Fake FCC comments aren't just reserved for net neutrality opponents. The Wall Street Journal has discovered that the FCC received about 21,000 identical letters urging the regulator to let the NFL keep its blackout rule, which let it ban cable and satellite airings of home games that weren't sold out when the league blocked local broadcasts. These weren't even subtle attempts, either. In addition to using the identities and email addresses of some people without their consent, the campaign relied on some obviously fake messages -- at last check, Bilbo Baggins was more interested in magic rings than cheering on American football teams.

It's not certain that the NFL itself was directly responsible. The league claimed in a statement that it conducted "transparency public advocacy efforts" and "followed the playbook" of conventional advocacy campaigns.
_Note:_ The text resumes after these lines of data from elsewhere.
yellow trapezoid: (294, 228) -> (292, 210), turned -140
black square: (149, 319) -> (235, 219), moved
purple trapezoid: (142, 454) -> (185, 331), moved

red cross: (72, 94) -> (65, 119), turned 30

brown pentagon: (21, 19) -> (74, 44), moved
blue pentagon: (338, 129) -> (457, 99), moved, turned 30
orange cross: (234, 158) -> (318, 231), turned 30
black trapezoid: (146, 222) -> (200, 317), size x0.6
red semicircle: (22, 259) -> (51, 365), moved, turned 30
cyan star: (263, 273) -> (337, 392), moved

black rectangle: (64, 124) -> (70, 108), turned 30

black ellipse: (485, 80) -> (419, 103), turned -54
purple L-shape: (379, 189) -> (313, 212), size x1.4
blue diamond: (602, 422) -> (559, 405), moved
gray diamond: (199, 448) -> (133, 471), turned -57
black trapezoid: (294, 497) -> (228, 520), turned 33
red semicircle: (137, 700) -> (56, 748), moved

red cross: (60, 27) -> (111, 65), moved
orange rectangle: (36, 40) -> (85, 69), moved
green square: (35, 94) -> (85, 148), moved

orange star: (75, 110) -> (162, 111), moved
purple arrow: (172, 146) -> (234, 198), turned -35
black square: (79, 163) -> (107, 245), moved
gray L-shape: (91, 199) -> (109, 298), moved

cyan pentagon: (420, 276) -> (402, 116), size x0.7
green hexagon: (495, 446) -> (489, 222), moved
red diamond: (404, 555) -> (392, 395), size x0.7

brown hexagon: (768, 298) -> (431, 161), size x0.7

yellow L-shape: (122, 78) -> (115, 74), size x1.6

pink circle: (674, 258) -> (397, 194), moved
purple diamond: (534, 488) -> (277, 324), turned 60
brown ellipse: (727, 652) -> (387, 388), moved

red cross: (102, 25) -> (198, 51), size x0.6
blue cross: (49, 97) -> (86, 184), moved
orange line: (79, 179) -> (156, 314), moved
However, the bogus letters came with cover letters signed by former pro player Lynn Swann, and his assistant confirmed that he'd authorized their inclusion. The NFL also hired four firms to lobby Congress, and the WSJ has learned that a letter-generating website was linked to a PR firm that worked with the NFL at the time. Given that some of the letters swiped real people's identities, it's doubtful that all of the messages came from sincere supporters.

Much of this is water under the bridge. The FCC voted against the blackout rule in 2014, and the NFL ditched its policy in 2015. However, it does illustrate that online astroturfing (aka fake grassroots) campaigns are far from new at the FCC, and that the agency still hasn't done much to deal with them in the years since.